Quant à Thornton je ne l’avais point revu et je n’avais jamais entendu parler de lui depuis mon départ de chez lord Chester, mais ce n’était qu’un délai qui devait expirer bientôt. J’avais à peine gagné Oxford Street, en retournant chez moi, quand je l’aperçus traversant la rue avec un autre homme. Je me retournai pour examiner avec attention les traits de son compagnon, et, en dépit d’un grand changement de toilette, d’une énorme paire de fausses moustaches et des dehors factices d’un âge plus avancé, mon tact d’observation habituelle me fit reconnaître à l’instant mon spirituel et vertueux ami, M. Job Jonson. Ils disparurent dans une boutique, et je ne pensai pas que ce fût la peine de les surveiller davantage quoique je conservasse toujours contre M. Job Jonson un dépit rétrospectif que j’étais fermement résolu à satisfaire à la première occasion favorable.

Je passai près de la porte de lady Roseville. Quoique l’heure fût avancée et que je n’eusse par conséquent que peu de chances de la rencontrer chez elle, je pensai cependant que cette chance valait du moins la peine de m’en informer. À mon agréable surprise, je fus reçu : il n’y avait personne au salon. Le domestique me dit que lady Roseville était occupée en ce moment, mais qu’elle pourrait me voir bientôt et me priait de vouloir bien attendre.

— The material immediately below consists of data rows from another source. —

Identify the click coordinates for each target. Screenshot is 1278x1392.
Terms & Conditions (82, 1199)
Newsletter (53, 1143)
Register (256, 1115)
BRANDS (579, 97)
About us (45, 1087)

Agité comme je l’étais par diverses réflexions, j’allais et venais (dans mon humeur impatiente) par les chambres spacieuses qui formaient les appartements de réception de lady Roseville. À l’extrémité la plus éloignée se trouvait un petit boudoir, dans lequel n’étaient admis que les favoris peu nombreux de la déesse. Comme j’approchais de ce côté, j’entendis des voix, et le moment d’après je reconnus les tons graves de celle de Glanville. Je me retirai à la hâte de peur d’entendre la conversation ; mais à peine avais-je fait trois pas que le son convulsif d’un sanglot de femme arriva à mon oreille. Bientôt après, des pas descendirent l’escalier, et la porte de la rue s’ouvrit.